Data for analysis:
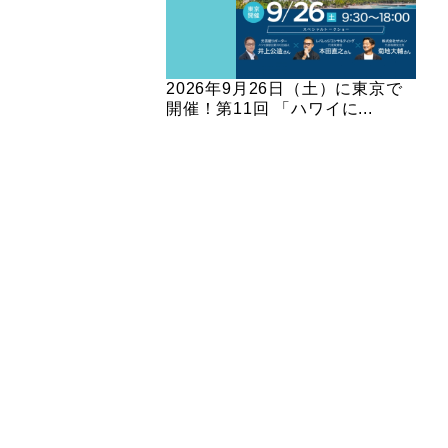
2026年9月26日（土）に東京で
開催！第11回 「ハワイに...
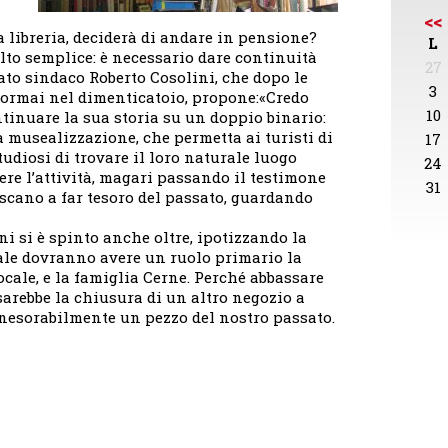
<<
a libreria, deciderà di andare in pensione?
L
to semplice: è necessario dare continuità
27
dato sindaco Roberto Cosolini, che dopo le
3
e ormai nel dimenticatoio, propone:«Credo
10
tinuare la sua storia su un doppio binario:
 musealizzazione, che permetta ai turisti di
17
studiosi di trovare il loro naturale luogo
24
vere l’attività, magari passando il testimone
31
scano a far tesoro del passato, guardando
ini si è spinto anche oltre, ipotizzando la
ale dovranno avere un ruolo primario la
ocale, e la famiglia Cerne. Perché abbassare
sarebbe la chiusura di un altro negozio a
inesorabilmente un pezzo del nostro passato.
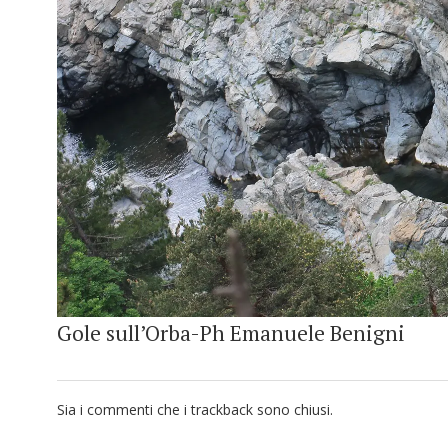
Gole sull’Orba-Ph Emanuele Benigni
Sia i commenti che i trackback sono chiusi.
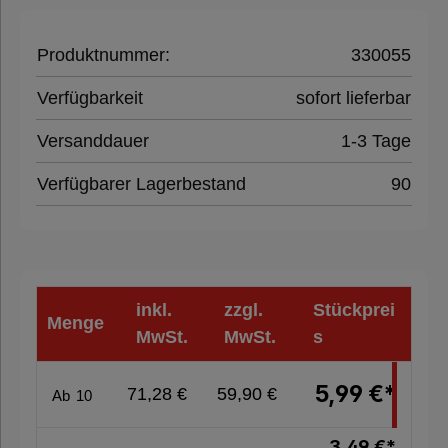
Klebeband
Produktnummer:
330055
Verfügbarkeit
sofort lieferbar
Füll- &
Polstermaterial
Versanddauer
1-3 Tage
Verfügbarer Lagerbestand
90
Folien,
Paletten &
Umreifung
inkl.
zzgl.
Stückprei
Menge
Verpackungsmaschinen
MwSt.
MwSt.
s
5,99 €*
71,28 €
59,90 €
Ab
10
Hygieneprodukte
3,49 €*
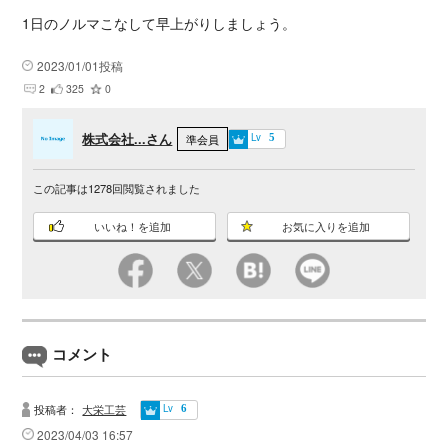
1日のノルマこなして早上がりしましょう。
2023/01/01投稿
2
325
0
株式会社...さん
Lv
準会員
5
この記事は
1278
回閲覧されました
いいね！を追加
お気に入りを追加
コメント
投稿者：
大栄工芸
Lv
6
2023/04/03 16:57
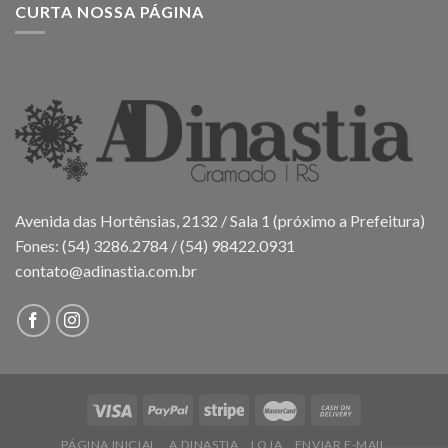
CURTA NOSSA PÁGINA
Avenida das Hortênsias, 2132 / Sala 1 (próximo a Prefeitura)
Fones: (54) 3286.2784 / (54) 98422.0931
contato@adinastia.com.br
PÁGINA INICIAL
A DINASTIA
LOJA
ENVIAR E-MAIL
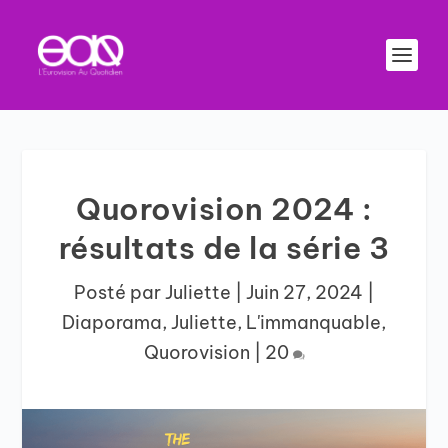
Quorovision 2024 :
résultats de la série 3
Posté par
Juliette
|
Juin 27, 2024
|
Diaporama
,
Juliette
,
L'immanquable
,
Quorovision
|
20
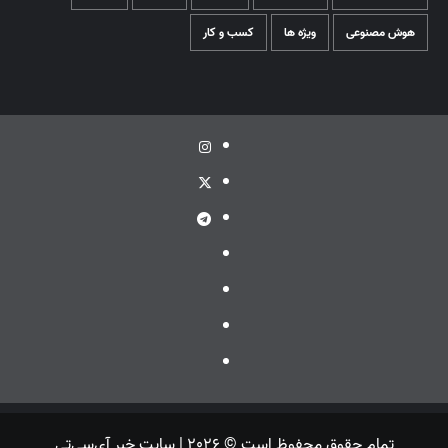
هوش مصنوعی
ویژه ها
کسب و کار
اینستاگرام
توئیتر
تلگرام
ویراستی
گپ
ایتا
بله
تمام حقوق محفوظ است © 2026 | سایت خبر آی‌سی‌تی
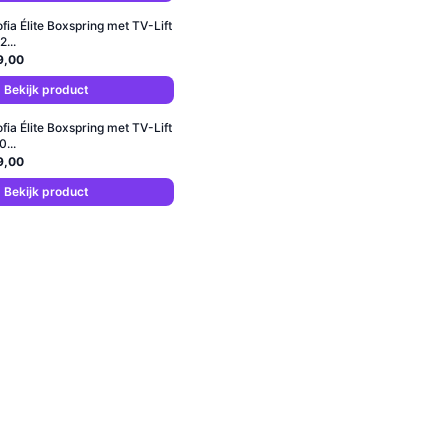
ofia Élite Boxspring met TV-Lift
...
9,00
Bekijk product
ofia Élite Boxspring met TV-Lift
...
9,00
Bekijk product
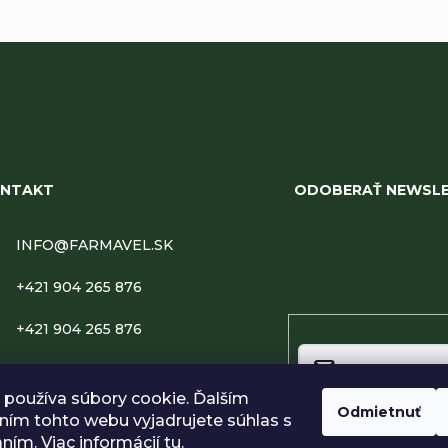
NTAKT
ODOBERAŤ NEWSL
Vložte svoj e-mail a
INFO
@
FARMAVEL.SK
zasielať informácie o 
produktoch na našom 
+421 904 265 876
+421 904 265 876
Email
FARMAVEL
používa súbory cookie. Ďalším
Odmietnuť
FARMAVEL.SK
ím tohto webu vyjadrujete súhlas s
Vložením e-mailu súhlasí
podmienkami ochrany o
aním. Viac informácií
tu
.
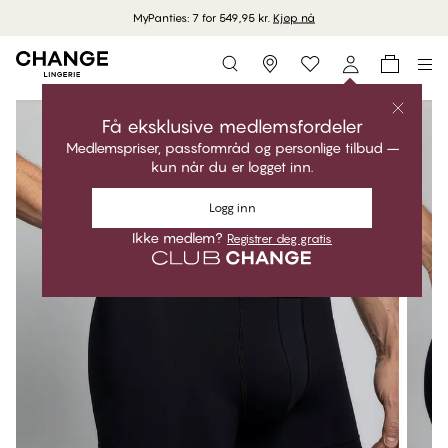
MyPanties: 7 for 549,95 kr.
Kjøp nå
Storefinder
Få eksklusive medlemsfordeler
Medlemspriser, passformråd og personlige tilbud –
kun når du er logget inn.
Logg inn
Ikke medlem?
Registrer deg gratis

Task:
Reproduce the full listing verbatim so that only the pictures are missing.

The completed task:
2026年9月26日（土）に東京で
開催！第11回 「ハワイに...
<<
a libreria, deciderà di andare in pensione?
L
to semplice: è necessario dare continuità
27
dato sindaco Roberto Cosolini, che dopo le
3
e ormai nel dimenticatoio, propone:«Credo
10
tinuare la sua storia su un doppio binario:
 musealizzazione, che permetta ai turisti di
17
studiosi di trovare il loro naturale luogo
24
vere l’attività, magari passando il testimone
31
scano a far tesoro del passato, guardando
ini si è spinto anche oltre, ipotizzando la
ale dovranno avere un ruolo primario la
ocale, e la famiglia Cerne. Perché abbassare
sarebbe la chiusura di un altro negozio a
inesorabilmente un pezzo del nostro passato.
Gole sull’Orba-Ph Emanuele Benigni
Sia i commenti che i trackback sono chiusi.
Klebeband
Produktnummer:
330055
Verfügbarkeit
sofort lieferbar
Füll- &
Polstermaterial
Versanddauer
1-3 Tage
Verfügbarer Lagerbestand
90
Folien,
Paletten &
Umreifung
inkl.
zzgl.
Stückprei
Menge
Verpackungsmaschinen
MwSt.
MwSt.
s
5,99 €*
71,28 €
59,90 €
Ab
10
Hygieneprodukte
3,49 €*
1日のノルマこなして早上がりしましょう。
2023/01/01投稿
2
325
0
株式会社...さん
Lv
準会員
5
この記事は
1278
回閲覧されました
いいね！を追加
お気に入りを追加
コメント
投稿者：
大栄工芸
Lv
6
2023/04/03 16:57
CURTA NOSSA PÁGINA
Avenida das Hortênsias, 2132 / Sala 1 (próximo a Prefeitura)
Fones: (54) 3286.2784 / (54) 98422.0931
contato@adinastia.com.br
PÁGINA INICIAL
A DINASTIA
LOJA
ENVIAR E-MAIL
Quorovision 2024 :
résultats de la série 3
Posté par
Juliette
|
Juin 27, 2024
|
Diaporama
,
Juliette
,
L'immanquable
,
Quorovision
|
20
هوش مصنوعی
ویژه ها
کسب و کار
اینستاگرام
توئیتر
تلگرام
ویراستی
گپ
ایتا
بله
تمام حقوق محفوظ است © 2026 | سایت خبر آی‌سی‌تی
ofia Élite Boxspring met TV-Lift
...
9,00
Bekijk product
ofia Élite Boxspring met TV-Lift
...
9,00
Bekijk product
NTAKT
ODOBERAŤ NEWSL
Vložte svoj e-mail a
INFO
@
FARMAVEL.SK
zasielať informácie o 
produktoch na našom 
+421 904 265 876
+421 904 265 876
Email
FARMAVEL
používa súbory cookie. Ďalším
Odmietnuť
FARMAVEL.SK
ím tohto webu vyjadrujete súhlas s
Vložením e-mailu súhlasí
podmienkami ochrany o
aním. Viac informácií
tu
.
MyPanties: 7 for 549,95 kr.
Kjøp nå
Storefinder
Få eksklusive medlemsfordeler
Medlemspriser, passformråd og personlige tilbud –
kun når du er logget inn.
Logg inn
Ikke medlem?
Registrer deg gratis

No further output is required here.